50% = I have no idea

Benjamin’s recent post about differences risk intelligence between users of various web browsers drew a lot interest after it was featured on Slashdot. Among the many emails we received, one in particular caught my attention, because it articulated very clearly a common reaction to the whole idea of risk intelligence.

The email noted that our risk intelligence test presents users with a scale with one end marked 0% (false) and the other marked 100 (%true), and objected that this implied there was no option for “don’t know.” The email went on to reason (correctly) that “therefore the only logical choice that can be made in the case of not knowing the answer is 50%.”

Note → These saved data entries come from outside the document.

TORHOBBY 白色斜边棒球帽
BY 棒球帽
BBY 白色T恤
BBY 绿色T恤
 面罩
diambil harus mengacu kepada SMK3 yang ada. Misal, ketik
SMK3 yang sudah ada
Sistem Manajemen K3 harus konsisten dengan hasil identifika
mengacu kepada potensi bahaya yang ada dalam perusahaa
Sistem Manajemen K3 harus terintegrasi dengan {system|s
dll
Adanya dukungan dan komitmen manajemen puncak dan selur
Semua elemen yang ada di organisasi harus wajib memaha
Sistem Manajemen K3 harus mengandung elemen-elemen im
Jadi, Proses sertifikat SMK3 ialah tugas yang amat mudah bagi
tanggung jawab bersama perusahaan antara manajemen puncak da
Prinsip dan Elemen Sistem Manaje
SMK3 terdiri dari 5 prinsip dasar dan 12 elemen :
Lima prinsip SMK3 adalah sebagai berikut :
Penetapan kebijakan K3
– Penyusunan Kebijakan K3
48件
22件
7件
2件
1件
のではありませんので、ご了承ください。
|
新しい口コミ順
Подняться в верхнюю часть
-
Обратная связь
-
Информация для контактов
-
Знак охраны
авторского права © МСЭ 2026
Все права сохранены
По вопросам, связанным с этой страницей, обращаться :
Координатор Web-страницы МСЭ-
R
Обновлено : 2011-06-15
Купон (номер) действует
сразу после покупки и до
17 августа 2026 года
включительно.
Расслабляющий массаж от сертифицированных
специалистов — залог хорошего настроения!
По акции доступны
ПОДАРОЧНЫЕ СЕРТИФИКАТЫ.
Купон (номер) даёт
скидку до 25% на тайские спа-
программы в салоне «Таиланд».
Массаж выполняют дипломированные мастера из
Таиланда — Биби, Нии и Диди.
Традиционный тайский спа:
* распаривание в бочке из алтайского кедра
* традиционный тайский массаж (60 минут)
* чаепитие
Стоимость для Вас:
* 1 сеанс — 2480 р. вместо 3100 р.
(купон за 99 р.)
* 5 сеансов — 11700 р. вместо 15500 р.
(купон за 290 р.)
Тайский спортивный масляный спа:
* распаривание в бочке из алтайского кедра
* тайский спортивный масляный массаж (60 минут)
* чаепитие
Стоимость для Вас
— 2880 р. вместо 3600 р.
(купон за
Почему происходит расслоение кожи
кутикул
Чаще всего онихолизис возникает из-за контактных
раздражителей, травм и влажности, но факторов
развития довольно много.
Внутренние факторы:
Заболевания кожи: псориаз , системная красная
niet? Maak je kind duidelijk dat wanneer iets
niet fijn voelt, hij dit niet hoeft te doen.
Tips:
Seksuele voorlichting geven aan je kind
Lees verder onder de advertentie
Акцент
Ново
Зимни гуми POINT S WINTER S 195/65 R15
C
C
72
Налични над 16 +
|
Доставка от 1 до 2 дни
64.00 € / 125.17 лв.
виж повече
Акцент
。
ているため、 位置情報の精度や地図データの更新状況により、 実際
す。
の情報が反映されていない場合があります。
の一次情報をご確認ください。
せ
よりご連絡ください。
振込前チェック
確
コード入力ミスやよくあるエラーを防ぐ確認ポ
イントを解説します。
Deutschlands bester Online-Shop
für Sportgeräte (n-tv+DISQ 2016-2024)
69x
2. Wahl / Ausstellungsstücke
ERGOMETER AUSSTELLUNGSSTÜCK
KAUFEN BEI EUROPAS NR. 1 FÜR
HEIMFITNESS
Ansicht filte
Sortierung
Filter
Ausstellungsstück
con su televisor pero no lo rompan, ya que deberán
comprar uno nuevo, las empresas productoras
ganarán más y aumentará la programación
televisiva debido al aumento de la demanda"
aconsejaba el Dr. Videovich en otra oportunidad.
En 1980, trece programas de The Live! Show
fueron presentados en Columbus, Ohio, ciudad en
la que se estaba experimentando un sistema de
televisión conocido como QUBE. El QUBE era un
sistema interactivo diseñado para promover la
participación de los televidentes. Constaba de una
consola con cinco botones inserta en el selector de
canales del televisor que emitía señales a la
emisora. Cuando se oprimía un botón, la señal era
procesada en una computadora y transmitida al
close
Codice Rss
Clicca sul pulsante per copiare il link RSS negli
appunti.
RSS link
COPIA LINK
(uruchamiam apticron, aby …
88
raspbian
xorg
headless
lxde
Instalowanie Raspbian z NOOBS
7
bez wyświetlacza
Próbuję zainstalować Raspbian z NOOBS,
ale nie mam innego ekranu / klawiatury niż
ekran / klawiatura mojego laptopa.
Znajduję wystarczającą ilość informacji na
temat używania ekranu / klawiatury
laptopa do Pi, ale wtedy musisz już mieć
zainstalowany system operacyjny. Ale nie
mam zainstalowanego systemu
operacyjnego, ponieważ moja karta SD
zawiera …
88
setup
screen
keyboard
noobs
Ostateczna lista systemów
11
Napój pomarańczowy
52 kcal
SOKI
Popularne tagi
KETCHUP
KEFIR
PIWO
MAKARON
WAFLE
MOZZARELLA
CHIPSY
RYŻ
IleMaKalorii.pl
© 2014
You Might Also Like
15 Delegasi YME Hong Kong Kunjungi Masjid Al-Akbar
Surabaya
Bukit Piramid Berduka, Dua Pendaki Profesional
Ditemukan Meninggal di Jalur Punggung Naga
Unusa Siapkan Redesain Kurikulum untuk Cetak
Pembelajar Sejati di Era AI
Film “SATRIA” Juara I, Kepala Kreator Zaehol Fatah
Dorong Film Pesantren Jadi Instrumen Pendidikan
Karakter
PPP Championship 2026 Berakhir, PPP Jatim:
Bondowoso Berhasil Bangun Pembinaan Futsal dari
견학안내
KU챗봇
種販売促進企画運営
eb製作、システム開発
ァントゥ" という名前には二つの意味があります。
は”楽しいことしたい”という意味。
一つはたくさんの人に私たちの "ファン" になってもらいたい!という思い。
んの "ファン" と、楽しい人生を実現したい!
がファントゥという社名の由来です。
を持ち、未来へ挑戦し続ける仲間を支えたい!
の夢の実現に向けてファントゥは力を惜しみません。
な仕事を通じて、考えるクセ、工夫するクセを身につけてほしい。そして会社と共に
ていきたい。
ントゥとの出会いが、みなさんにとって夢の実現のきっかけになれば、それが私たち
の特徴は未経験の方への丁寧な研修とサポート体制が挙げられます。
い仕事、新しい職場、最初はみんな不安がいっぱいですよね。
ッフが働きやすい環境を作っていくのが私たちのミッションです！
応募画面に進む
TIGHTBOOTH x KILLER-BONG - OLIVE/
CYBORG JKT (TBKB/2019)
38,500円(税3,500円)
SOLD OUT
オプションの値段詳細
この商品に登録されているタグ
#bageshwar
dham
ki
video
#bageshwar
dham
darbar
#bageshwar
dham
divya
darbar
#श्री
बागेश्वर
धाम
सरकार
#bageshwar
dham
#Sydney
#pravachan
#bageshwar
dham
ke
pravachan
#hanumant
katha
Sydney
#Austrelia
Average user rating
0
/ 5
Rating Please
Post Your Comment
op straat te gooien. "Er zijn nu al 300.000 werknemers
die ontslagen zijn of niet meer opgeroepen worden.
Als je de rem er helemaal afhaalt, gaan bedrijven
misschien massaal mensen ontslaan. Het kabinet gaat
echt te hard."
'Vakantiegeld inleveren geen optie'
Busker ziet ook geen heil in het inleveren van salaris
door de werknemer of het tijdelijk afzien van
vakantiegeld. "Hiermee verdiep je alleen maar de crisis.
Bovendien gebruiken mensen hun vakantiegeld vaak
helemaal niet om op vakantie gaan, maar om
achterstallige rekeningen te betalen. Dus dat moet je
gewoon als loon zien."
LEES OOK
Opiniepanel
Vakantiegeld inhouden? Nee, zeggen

So, what’s the problem? The instructions for the test state clearly that if you have no idea at all whether a statement is true or false, you should click on the button marked 50%. So why did the author of this email state that there was no option for “don’t know”?

I think the problem may lie in the fact that, while 50% does indeed mean “I have no idea whether this statement is true or false,” it does not necessarily mean “I have no information.” There are in fact two reasons why you could estimate that a statement had 50% chance of being true:

1. You have absolutely no information that could help you evaluate the probability that this statement is true; OR

2. You have some information, but it is evenly balanced between supporting and undermining the statement

So, maybe that’s what the email was getting at. But even if this interpretation is correct, it doesn’t justify the claim that there is no option for “don’t know.” There is. It’s the 50% option. That’s what 50% means in this context.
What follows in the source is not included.